“Eh.” I say, slumping on the couch in my sweat pants of two days.
We drink instant coffee in mismatched cups.
“How about good dinner?” Husband inquires.
“Huh?” I say disoriented, stuffing dirty laundry into the washing machine.
We eat Maggi and sip Coke.
“There’s a new movie out, wanna go?” Husband says.
“Pfttttt!” I say, pointing at Baby G who’s clapping happily at her new toy.
We watch Baby TV, followed by Oggy And The Cockroaches.
“There was a cocktail party tonight, but you not going out much these days, I said no.” Husband mentions casually.

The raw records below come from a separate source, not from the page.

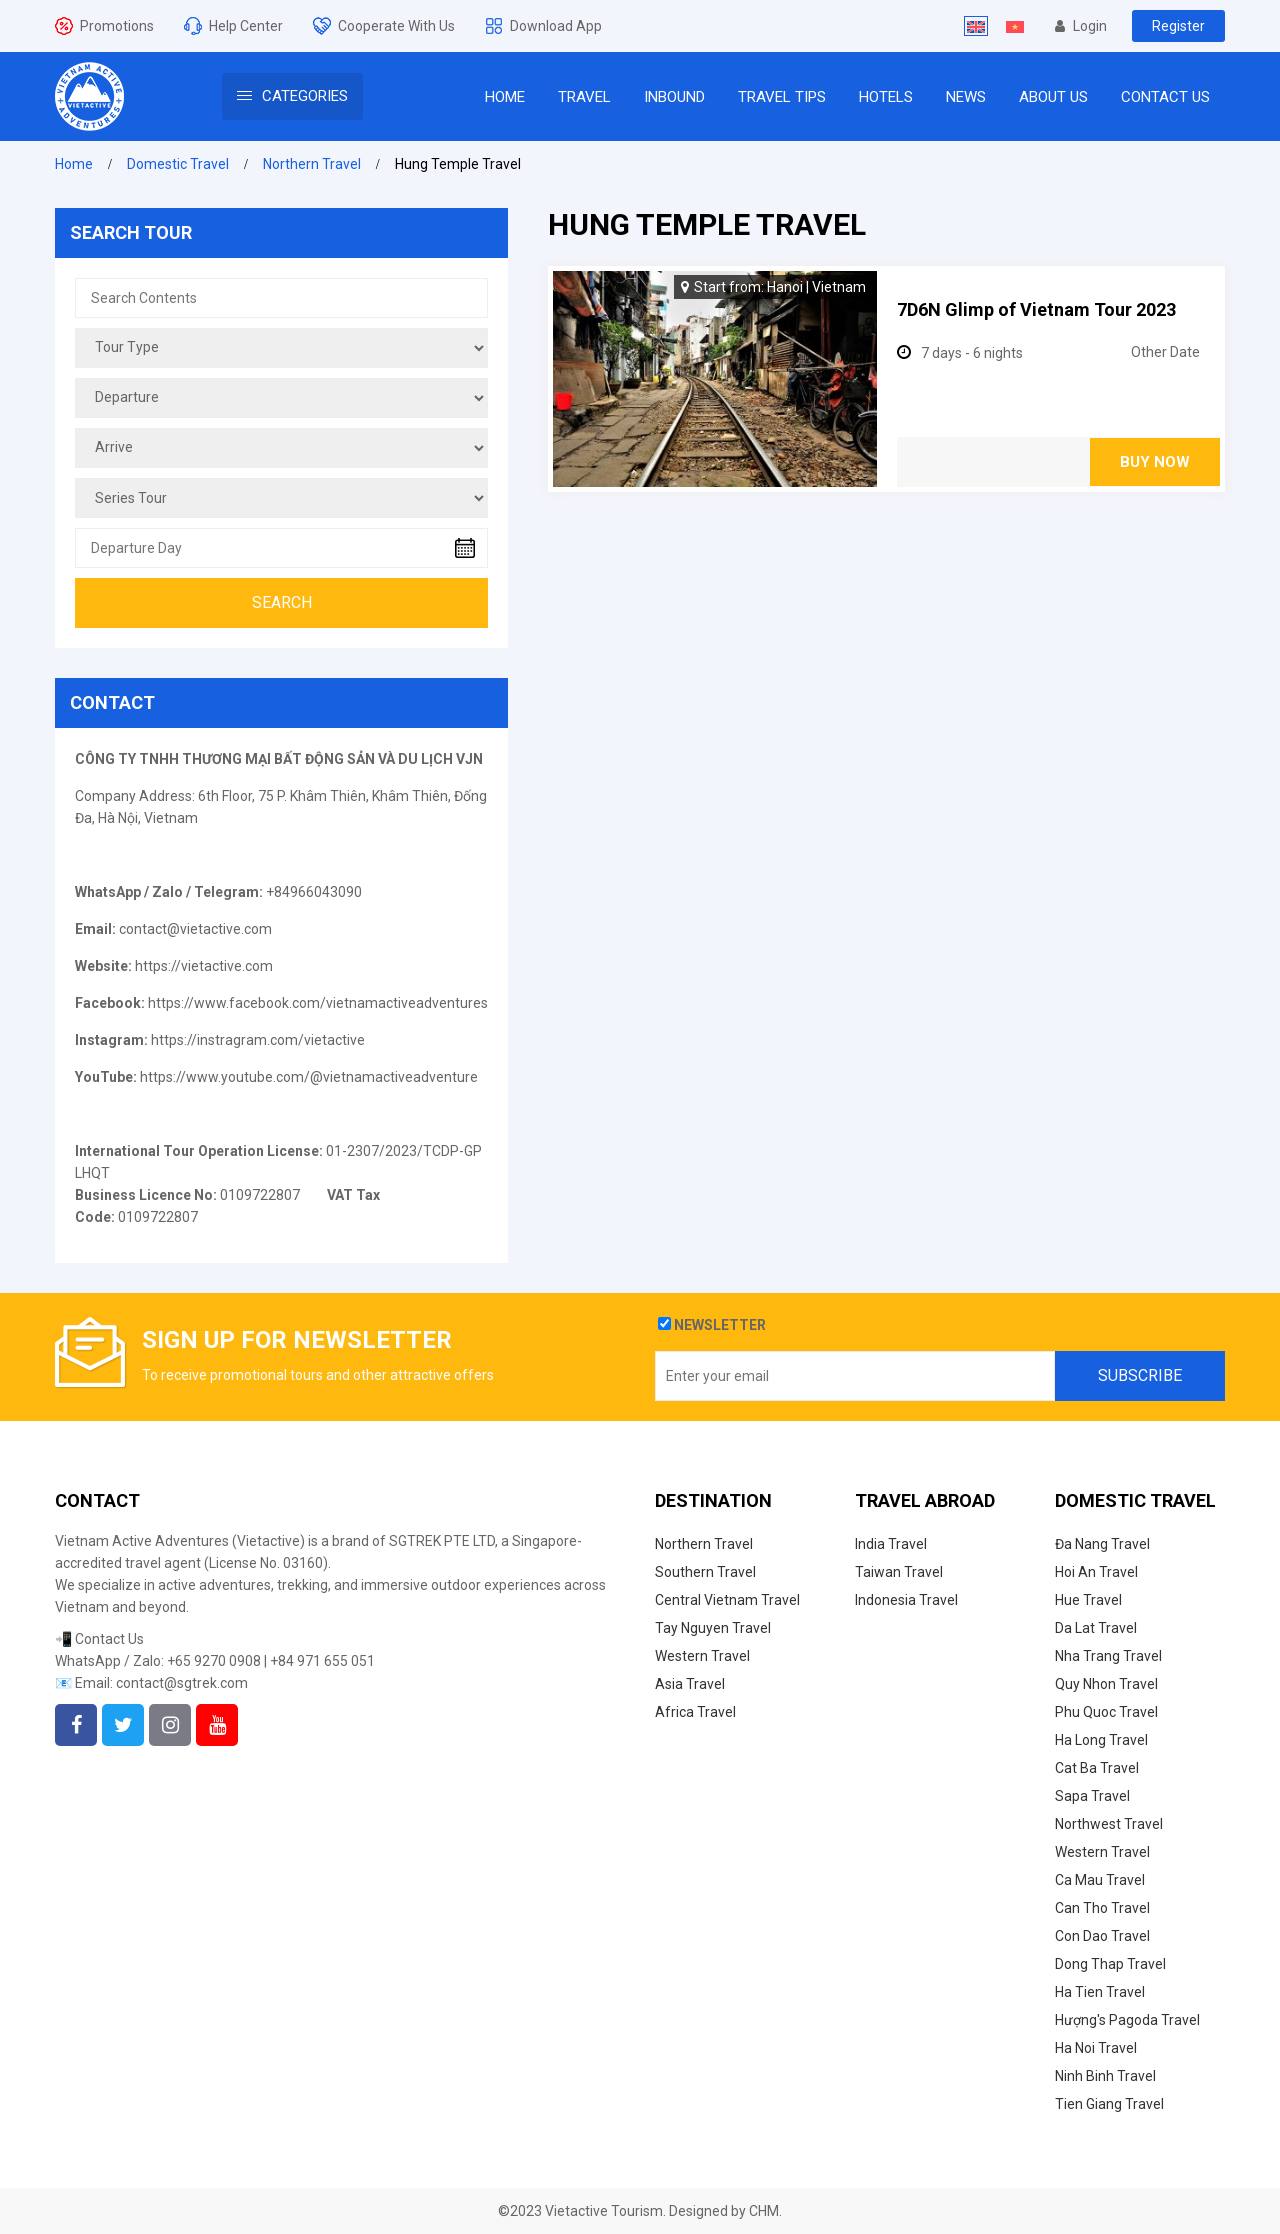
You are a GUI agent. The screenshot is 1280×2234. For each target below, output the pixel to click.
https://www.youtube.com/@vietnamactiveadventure (309, 1077)
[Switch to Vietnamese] (1015, 26)
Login (1081, 26)
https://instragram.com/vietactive (258, 1040)
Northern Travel (312, 164)
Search (282, 602)
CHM (764, 2211)
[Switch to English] (976, 26)
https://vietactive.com (204, 966)
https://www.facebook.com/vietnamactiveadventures (318, 1003)
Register (1178, 26)
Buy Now (1155, 462)
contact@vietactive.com (195, 929)
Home (74, 164)
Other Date (1165, 352)
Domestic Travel (178, 164)
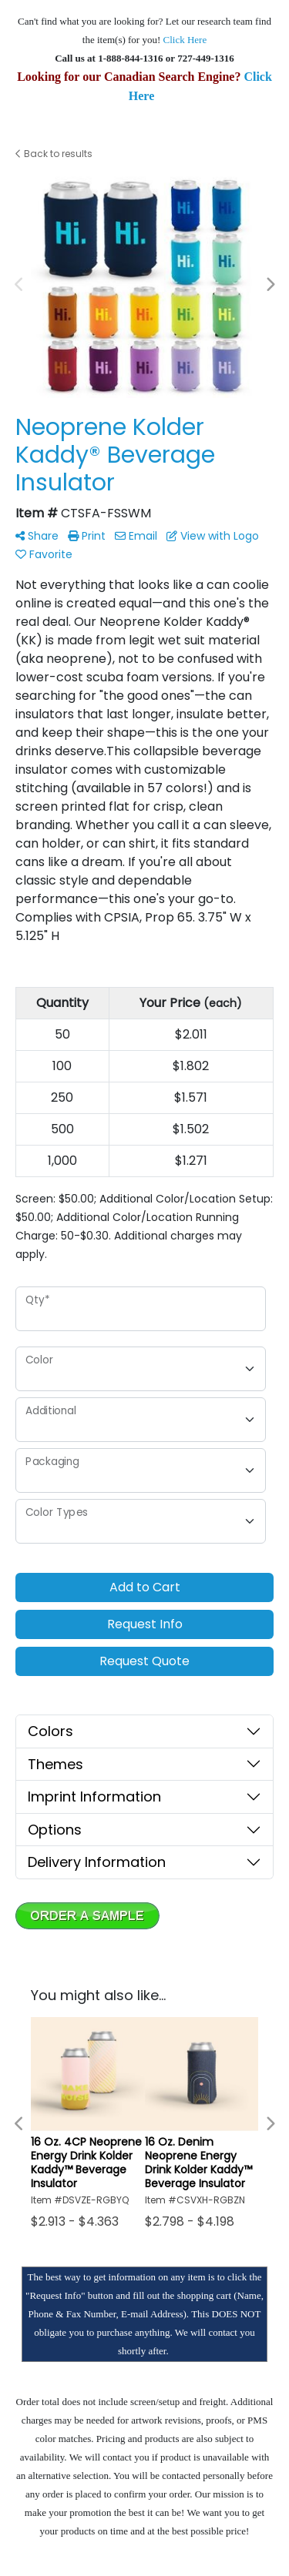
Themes (55, 1764)
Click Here (185, 39)
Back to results (53, 153)
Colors (50, 1731)
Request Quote (144, 1661)
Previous (19, 285)
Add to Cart (144, 1587)
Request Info (145, 1624)
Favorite (43, 554)
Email (136, 536)
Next (269, 285)
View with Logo (212, 536)
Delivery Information (97, 1862)
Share (37, 536)
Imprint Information (94, 1796)
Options (55, 1829)
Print (87, 536)
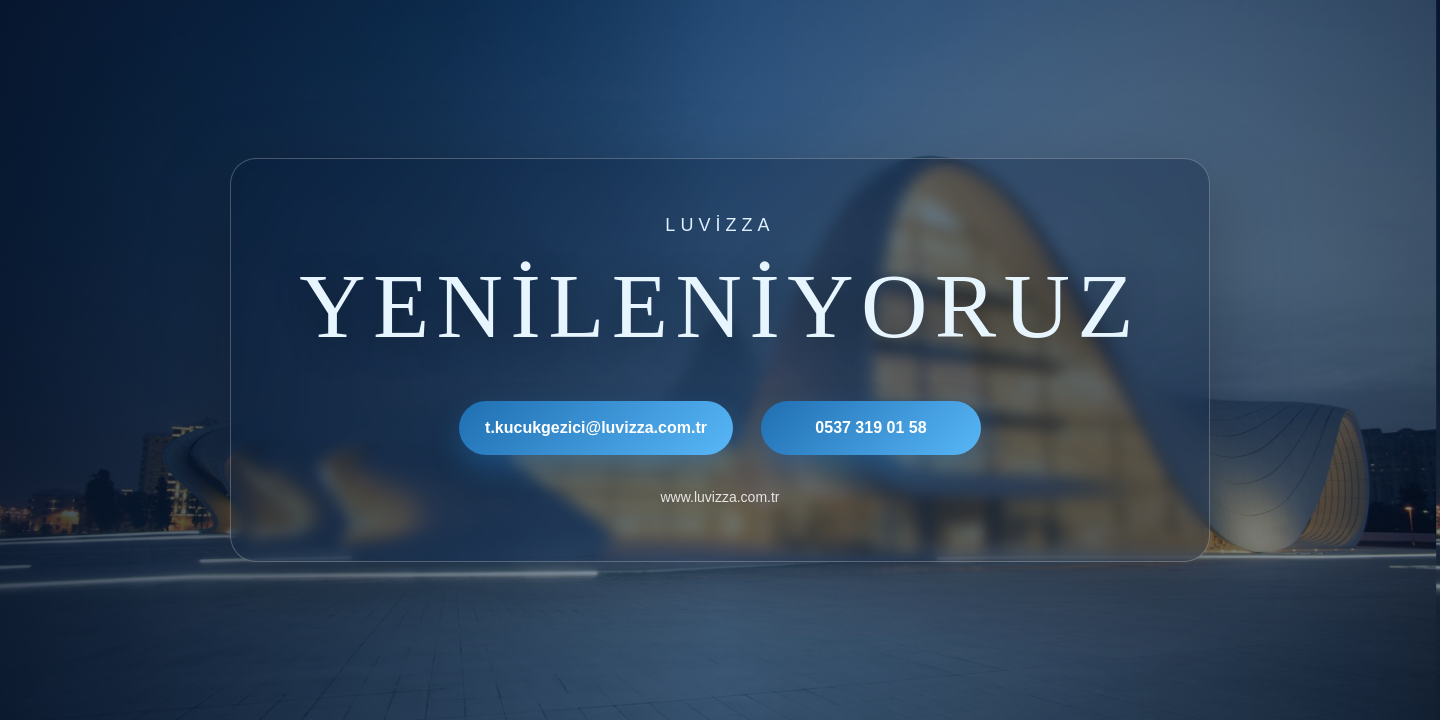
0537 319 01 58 (870, 427)
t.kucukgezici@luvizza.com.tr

“WHYYYY?” I wail loudly. “Why would you do that to me?” I shout.
I cry. He sulks.
So summers are officially over and the town where I am at this time of the year, is basically a hill station – all breezy and rainy and romantic as hell. But my stand on rains have always been complicated. I like it when its raining but not so much. And I hate the muddy feet on my carpet, the clothes-not-drying thing and the can’t-go-out part about rains. I mean, you’re almost on a house arrest till it rains, and its damn irritating. But then again, there have been times when husband and I did not hate rains so much.
You see, about a year or two back, when the husband and I were in the same town, we would high five each other when it started to rains, and went for romantic long drives. Or stayed at home snuggling. There would be hot cups of coffee or warm chocolate brownies, and there would be a romantic song, and we would smile non stop. Those were the good days. Now, the scene has changed.
Baby G totally hates sleeping and I’m sure will soon be diagnosed with hyperactivity syndrome (I’m sure there is one). That makes me perpetually tired. No. Make that exhausted to-the-bones. I think I’m getting old. He thinks I’m jaded. I say no and he readily accepts. Basically we’re now a couple who likes to camp indoors and do nothing.We both lie on our bed amongst the plastic Legos and the ear buds that Baby G was playing with before finally sleeping, and we silently listen to the rain pouring outside.
“I hate rains.” I say.
“Ditto.” He says.
“Rains annoy us.” he declares.
“It does!” I say.
“We agree.” He points out.
We smile and high five.
See? It is the damn rain. Don’t blame it on age.